Published in The History of Parliament: the House of Commons 1754-1790, ed. L. Namier, J. Brooke., 1964
Available from Boydell and Brewer

Background Information

Number of voters:

about 4,000


2 May 1754Thomas Pelham 
 John Butler 
6 Apr. 1761Thomas Pelham 
 John Butler 
26 Dec. 1765Pelham re-elected after appointment to office 
3 Feb. 1767Lord George Henry Lennox vice Butler, deceased 
29 Mar. 1768Lord George Henry Lennox 
 Thomas Pelham 
9 Dec. 1768Richard Harcourt vice Pelham, called to the Upper House 
20 Oct. 1774Lord George Henry Lennox3583
 Sir Thomas Spencer Wilson1957
 Sir James Peachey1855
14 Sept. 1780Lord George Henry Lennox 
 Thomas Pelham 
25 Apr. 1782Pelham re-elected after appointment to office 
22 Apr. 1784Lord George Henry Lennox 
 Thomas Pelham 

Main Article

Sussex was the Duke of Newcastle’s county, and on it he lavished particular care and attention—his private fortune and, when in office, the favours of the Crown. Perpetually anxious and frightened of opposition, he liked to surround himself with his supporters; and his public days at his seats at Halland and Bishopstone were the provincial equivalents of his levees. There he entertained ‘a great company of people, of all denominations, from a duke to a beggar’,1 and showed himself as the acknowledged leader of his county.

During the Duke’s lifetime one Member was always a Pelham and the other usually a country gentleman friendly to the Pelhams. There was also a custom that one Member should be from east Sussex and the other from west. Newcastle was exceedingly jealous of the Duke of Richmond, the leading peer in the west, but Richmond lacked Newcastle’s experience and prestige and never commanded his influence. Neither did Thomas Pelham, who succeeded to Newcastle’s estates in Sussex, although his eldest son was returned for the county at the first general election after he had come of age.

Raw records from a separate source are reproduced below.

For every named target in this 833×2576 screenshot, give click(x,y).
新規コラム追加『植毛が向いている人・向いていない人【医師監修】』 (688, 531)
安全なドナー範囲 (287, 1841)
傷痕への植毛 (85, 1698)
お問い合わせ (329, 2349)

The only contested election of this period, that of 1774, was between two country gentlemen—both sides agreed to give one vote to Lord George Lennox. Richmond was therefore neutral, and according to a note in the papers of Sir Thomas Wilson2 so was Pelham. But John Baker Holroyd, who himself had considered standing, wrote on 25 Nov. 1774 to congratulate Wilson on having freed the county from ‘lordly nominations’. It is not clear from Pelham’s papers whether or not he supported Peachey.

Author: John Brooke


  • 1. ‘Extracts from the Diary of a Sussex Tradesman’, Suss. Arch. Colls. xi. 191-2; see also p. 203 for a description of a public day in 1759.
  • 2. In the possession of the Viscountess Gough.